- Born: April 4, 1998 (age 28) Eden Prairie, Minnesota, United States
- Height: 5 ft 7 in (170 cm)
- Weight: 139 lb (63 kg; 9 st 13 lb)
- Position: Forward
- Shoots: Right
- BTSH team Former teams: Vertz HC KMH Budapest Linköping HC Princeton Tigers
- Playing career: 2016–present

= Carly Bullock =

American ice hockey player (born 1998)

Carly Elizabeth Bullock (born April 4, 1998) is an American professional ice hockey forward, currently playing with KMH Budapest in the European Women's Hockey League (EWHL). She currently holds the record as the highest scoring Princeton University player of the 21st century.

== Playing career ==
Bullock attended The Blake School in Minneapolis, Minnesota, where she was a five season member of the school's girls' ice hockey team, winning three state championships. During her first two seasons, she played alongside future Olympian Dani Cameranesi and in her senior season she served as team captain and was named a finalist for the 2016 Minnesota Ms. Hockey Award. She also played club hockey for the Minnesota Ice Cats.

From 2016 to 2020, she played with the Princeton Tigers women's ice hockey program of the ECAC Hockey conference, putting up 159 points in 131 NCAA Division I games. She was named ECAC Hockey Rookie of the Year in 2016–17. In her senior season, she became the fifth player in university history to score 30 goals in a season and was a finalist for the ECAC Best Forward Award.

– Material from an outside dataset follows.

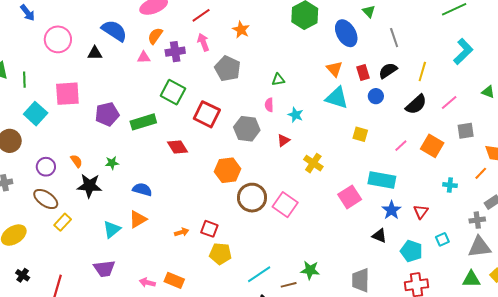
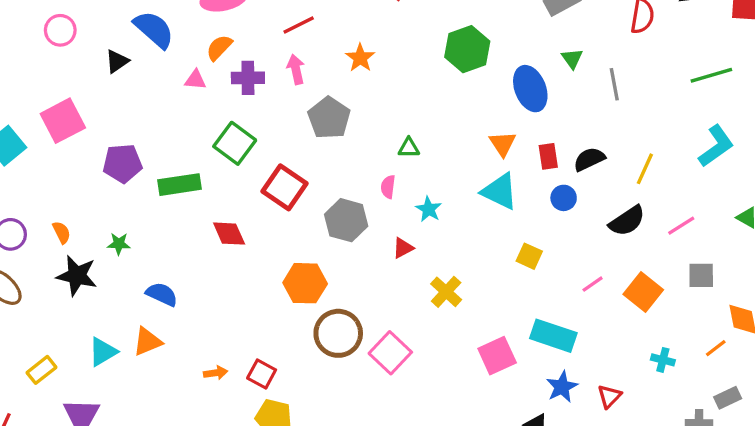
gray line: (394, 38) -> (614, 84), moved
pink circle: (58, 39) -> (60, 30), size x0.7
black triangle: (95, 53) -> (117, 61), turned -42
pink square: (67, 94) -> (63, 121), turned -32
yellow rectangle: (63, 222) -> (41, 370), moved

She finished her time at Princeton as the sixth all-time leading scorer in the university's history and as the top leading career scorer in the 21st century.

After graduating, she signed her first professional contract in Linköping HC Dam in Linköping, Sweden, joining her Princeton teammate Stephanie Neatby on the roster. She scored the game-winning goal in her first professional match, as Linköping beat AIK Hockey Dam 3–2 in their season opener.

== Personal life ==
Bullock graduated with a bachelor's degree in sociology from Princeton University in 2020. Outside of hockey, she enjoys fostering kittens and wakesurfing. She has an older sister, Jamie, who was a collegiate gymnast at the University of Minnesota and an older brother, Ryan, who played with the Big Green men's ice hockey program at Dartmouth College.